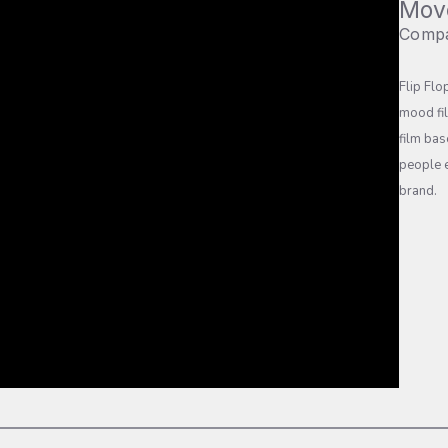
Mov
Comp
Flip Flo
mood fi
film bas
people e
brand.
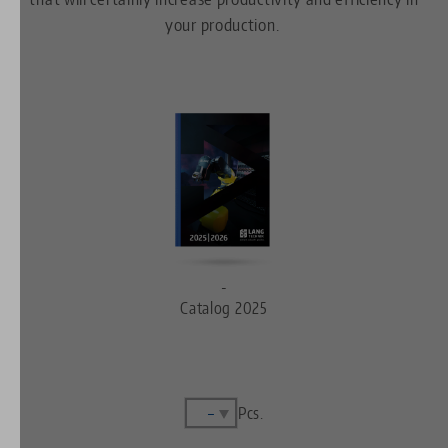
your production.
-
Catalog 2025
Pcs.
Complete
set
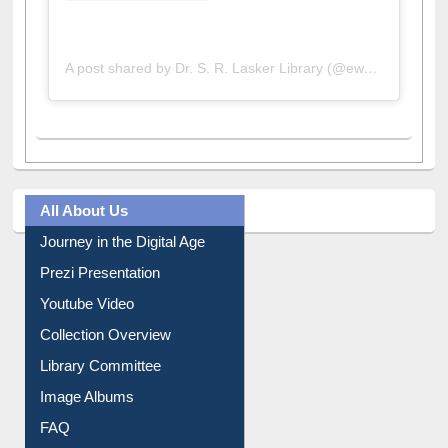
A post shared by Dr. S. R. Lasker Library (@ewulibrarybd)
All About Us
Journey in the Digital Age
Prezi Presentation
Youtube Video
Collection Overview
Library Committee
Image Albums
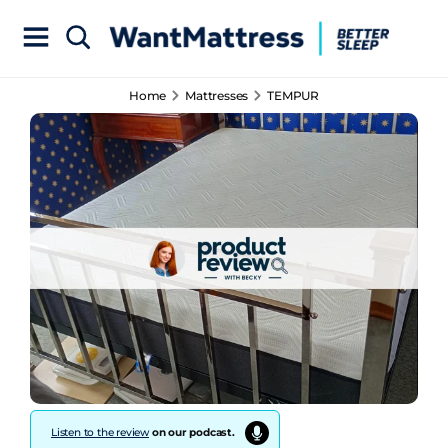
Home
Mattresses
TEMPUR
Listen to the review
on our podcast.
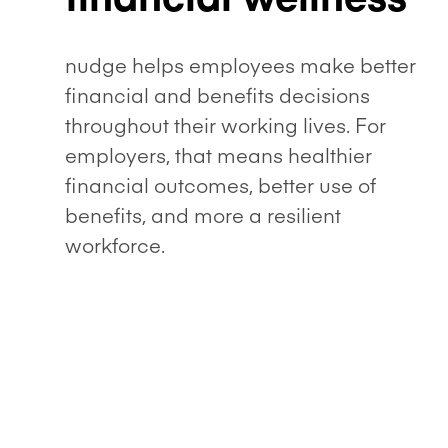
nudge helps employees make better
financial and benefits decisions
throughout their working lives. For
employers, that means healthier
financial outcomes, better use of
benefits, and more a resilient
workforce.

+-------+

▶ **Exercise directions**
Could the entries above be written out word for word, with no pictures?

▶ **Response to this task**
Mov
Comp
Flip Flo
mood fi
film bas
people e
brand.
your production.
-
Catalog 2025
Pcs.
Complete
set
A post shared by Dr. S. R. Lasker Library (@ewulibrarybd)
All About Us
Journey in the Digital Age
Prezi Presentation
Youtube Video
Collection Overview
Library Committee
Image Albums
Home
Mattresses
TEMPUR
Listen to the review
on our podcast.
nudge helps employees make better
financial and benefits decisions
throughout their working lives. For
employers, that means healthier
financial outcomes, better use of
benefits, and more a resilient
workforce.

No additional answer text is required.